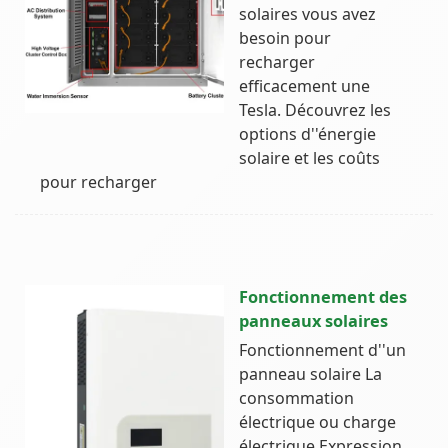
solaires vous avez
besoin pour
recharger
efficacement une
Tesla. Découvrez les
options d''énergie
solaire et les coûts
pour recharger
Fonctionnement des
panneaux solaires
Fonctionnement d''un
panneau solaire La
consommation
électrique ou charge
électrique Expression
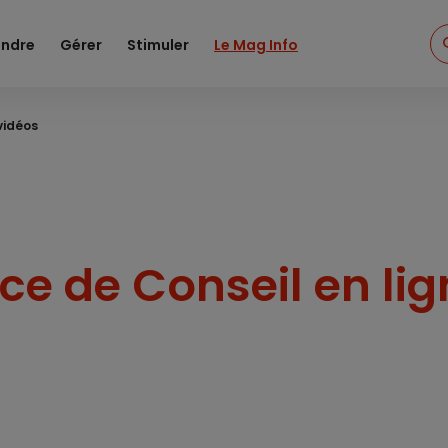
ndre
Gérer
Stimuler
Le Mag Info
vidéos
ice de Conseil en li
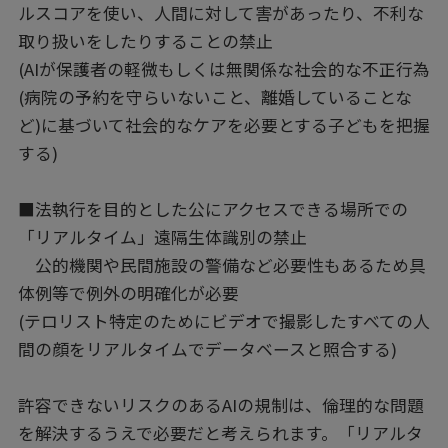
ルスコアを使い、人間に対して害があったり、不利な
取り扱いをしたりすることの禁止
(AIが保護者の軽微もしくは無関係な社会的な不正行為
(病院の予約を守らいないこと、離婚していることな
ど)に基づいて社会的なケアを必要とする子どもを把握
する)
■法執行を目的とした公にアクセスできる場所での
「リアルタイム」遠隔生体識別の禁止
公的機関や民間施設の警備など必要性もあるため具
体例等で例外の明確化が必要
(テロリスト特定のためにビデオで撮影したすべての人
間の顔をリアルタイムでデータベースと照合する)
許容できないリスクのあるAIの規制は、倫理的な問題
を解決するうえで必要だと考えられます。「リアルタ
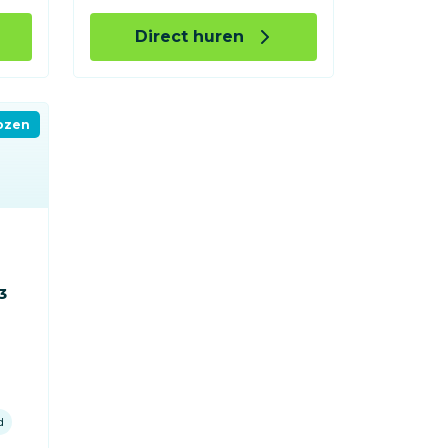
Direct huren
ozen
³
d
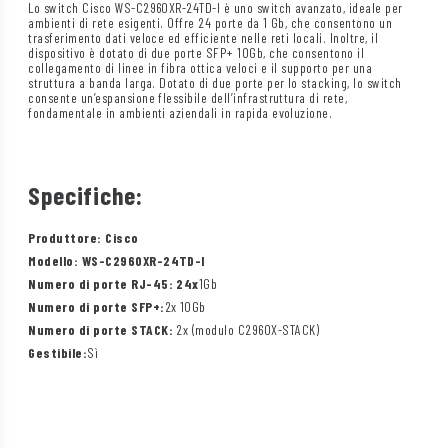
Lo switch Cisco WS-C2960XR-24TD-I è uno switch avanzato, ideale per
ambienti di rete esigenti. Offre 24 porte da 1 Gb, che consentono un
trasferimento dati veloce ed efficiente nelle reti locali. Inoltre, il
dispositivo è dotato di due porte SFP+ 10Gb, che consentono il
collegamento di linee in fibra ottica veloci e il supporto per una
struttura a banda larga. Dotato di due porte per lo stacking, lo switch
consente un’espansione flessibile dell’infrastruttura di rete,
fondamentale in ambienti aziendali in rapida evoluzione.
Specifiche:
Produttore: Cisco
Modello: WS-C2960XR-24TD-I
Numero di porte RJ-45: 24x
1Gb
Numero di porte SFP+:
2x 10Gb
Numero di porte STACK:
2x (modulo C2960X-STACK)
Gestibile:
Sì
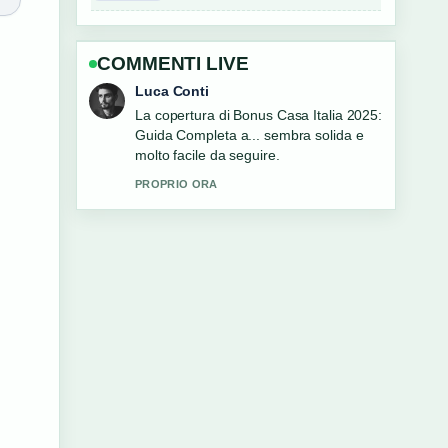
COMMENTI LIVE
Andrea Greco
Ottimo lavoro di verifica intorno a
Basket Italia: partite, classifica, risultati
e Nazionale.... Piu testate dovrebbero
scrivere cosi.
3 MIN FA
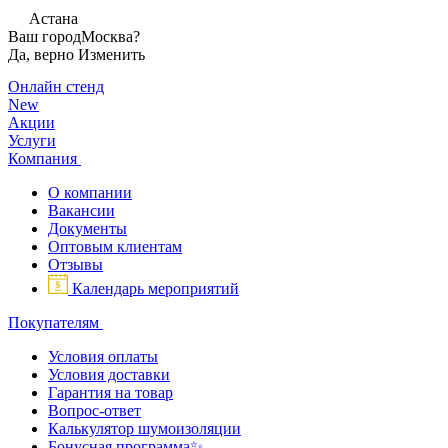
Астана
Ваш город
Москва?
Да, верно
Изменить
Онлайн стенд
New
Акции
Услуги
Компания
О компании
Вакансии
Документы
Оптовым клиентам
Отзывы
Календарь мероприятий
Покупателям
Условия оплаты
Условия доставки
Гарантия на товар
Вопрос-ответ
Калькулятор шумоизоляции
Бонусная программа✨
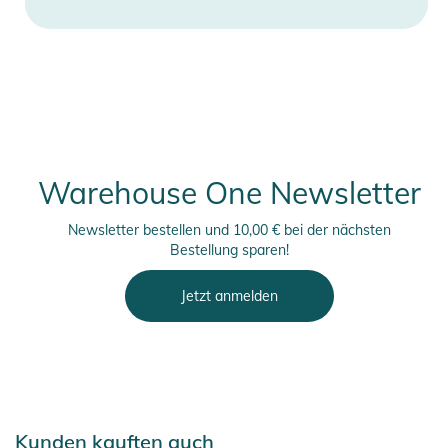
- Passform: Normale Passform
- Verstellbare Taille mit kritisch getapten Nähten
- Belüftungsreißverschlüsse für zusätzlichen Komfort
- Wasserbeständige Reißverschlüsse
- Füllung: 40 Gramm für zusätzliche Wärme
- Maschinenwaschbar bei 30°C
Warehouse One Newsletter
Produktinformationen und
Sicherheitshinweise
Newsletter bestellen und 10,00 € bei der nächsten
Bestellung sparen!
Gebrauchsanweisungen, Sicherheitshinweise und Warnungen
finden Sie direkt am Produkt.
Jetzt anmelden
Kunden kauften auch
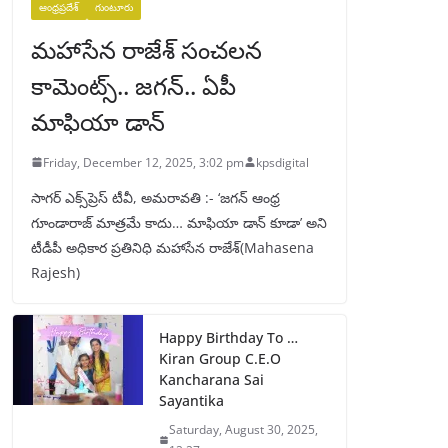
ఆంధ్రప్రదేశ్
గుంటూరు
మహాసేన రాజేశ్‌ సంచలన
కామెంట్స్.. జగన్‌.. ఏపీ
మాఫియా డాన్‌
Friday, December 12, 2025, 3:02 pm
kpsdigital
సాగర్ ఎక్స్‌ప్రెస్ టీవీ, అమరావతి :- ‘జగన్‌ ఆంధ్ర
గూండారాజ్‌ మాత్రమే కాదు… మాఫియా డాన్‌ కూడా’ అని
టీడీపీ అధికార ప్రతినిధి మహాసేన రాజేశ్‌(Mahasena
Rajesh)
Happy Birthday To …
Kiran Group C.E.O
Kancharana Sai
Sayantika
Saturday, August 30, 2025,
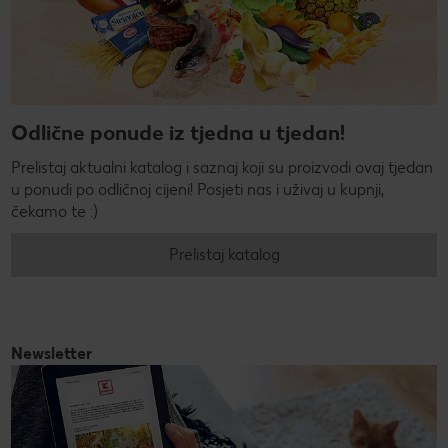
Odlične ponude iz tjedna u tjedan!
Prelistaj aktualni katalog i saznaj koji su proizvodi ovaj tjedan
u ponudi po odličnoj cijeni! Posjeti nas i uživaj u kupnji,
čekamo te :)
Prelistaj katalog
Newsletter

------------------------------

* Your goal:
All lines above in which the word "Prelistaj" occurs should be identified and copied.

* Answer to this problem:
Prelistaj aktualni katalog i saznaj koji su proizvodi ovaj tjedan
Prelistaj katalog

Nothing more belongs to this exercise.